Wednesday, October 24, 2012

Determination=Results

Even though, over the last eight months, I haven't lost a ton of weight...or as much as I've wanted to, I can see the results.

(65ish pounds down (since January) and about 20 inches in 8 months)


I've been on a weight-loss journey for for seven years now. So far I've lost 165ish pounds. Which is a pretty great number for me, coming down from over 400 pounds has been quite a struggle. I battle daily with the fact that I haven't reached my goal weight in the 7 years. Any of you who have struggled yourself with weight loss, you know what I'm talking about.

I'm not one to dwell on negatives and focus on what I've learned.

1) I have to eat to live, not live to eat. You need food to survive, to live, but I don't need it when I'm sad/mad/happy/breathing/bored/celebrating/etc. I haven't turned to food as a friend in a couple years. It doesn't make up for the fact that I did for a long time. Food was there whenever I needed it to be. Now, I look at food to fuel my body. It's a hard realize that sometimes. I've come by some great coaches and friends that have helped me learn this. I've been doing the paleo diet for six weeks now. I was strict for a month. I'm going to stick with it, I'm allowing myself rice occasionally and yogurt once a day. Mostly to switch things up.

2) Exercise is super important and my body feels weird without it. I started doing Muay Thai in 2006 under Eric Haycraft (www.realfightersgym.com). BEST DECISION EVER MADE. I learned discipline, I gained a family. I learned that I'm tough, I'm strong, and that I am an athlete. I'm a fighter. I wasn't allowed to give up, I had to try every task before me. I learned to jump rope. I learned to depend on others and reach out. Moving to Nashville was hard, because I had to leave that gym and my coach. Now at HotBox (www.hb4.me), I have learned a lot of the same things. It's a different game. I've improved on my skills, power and speed. I've gained a lot of strength from circuit training classes and flexibility in yoga.

3) You can't lose weight alone. This is not a journey taken by yourself. People help you along the way. I am fiercely independent. I don't ask for help, I throw fits when people buy my drink/meal/etc, even if the tasks takes me longer without help, I'd rather do it myself. In this journey, I have learned that I have to put my hand out sometimes and ask for help. I have to have my trainer get in my face and yell at me to keep going. I need the people on my team.

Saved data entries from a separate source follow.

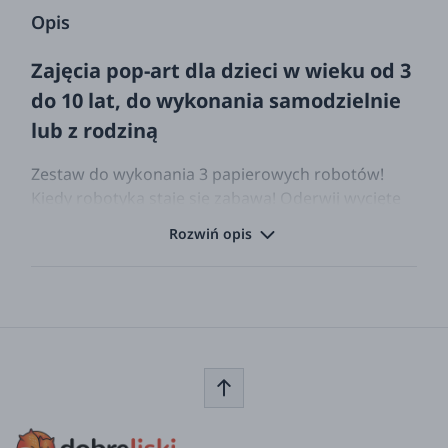
Opis
Zajęcia pop-art dla dzieci w wieku od 3
do 10 lat, do wykonania samodzielnie
lub z rodziną
Zestaw do wykonania 3 papierowych robotów!
Kiedy robotyka staje się zabawą! Oderwij wycięte
papierowe elementy i połącz je za pomocą
Rozwiń opis
samoprzylepnej masy aby stworzyć trzy zabawko-
roboty w popowych kolorach. ILOVE3000,
MUSIC75 czy FAST4000? Jak je nazwiesz?
Księgarnia Gallimard, jest francuską grupą
wydawniczą, wydawnictwo zostało założone w
1911 roku przez Gastona Gallimarda. Uważane za
jedno z najważniejszych i najbardziej wpływowych
wydawnictw we Francji, szczególnie w dziedzinie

Thank you, readers, for being a part of this journey too. What's next? Well, I'm going to continue down this path. I have a bit more to go. I'm focusing on getting stronger, leaner. I'm not focused as much on a number anymore. More on how my body feels.

Good luck.

-Amos

Friday, September 21, 2012

So Easy A Caveman Can Do It

Somehow, one of my kickboxing instructors talked me into doing the Paleo Diet. I had recently come to a plateau...and I was really bitter about it. So I cut back on food, my first (what I thought was logical) decision. I was eating at least 1200 calories a day, but that wasn't sufficient enough for the amount of working out I do a day.

This is definitely a growing experience, weight loss. I don't know a ton about nutrition, I know what's bad and what's good. I've been vegan, vegetarian, I'm gluten free. I've done Weight Watchers, I've been all over the map. I'm a southerner and everything is about food.

So I gave this diet a shot. What do I have to lose? Right? The first couple weeks have been hard. I have had a couple Diet Cokes, a few grains here and there, but not daily. Spending my lunch break today figuring out recipes, because I haven't cooked meat in a very long time. I haven't had red meat since my teenage years (minus my a burger at In and Out when I was in LA).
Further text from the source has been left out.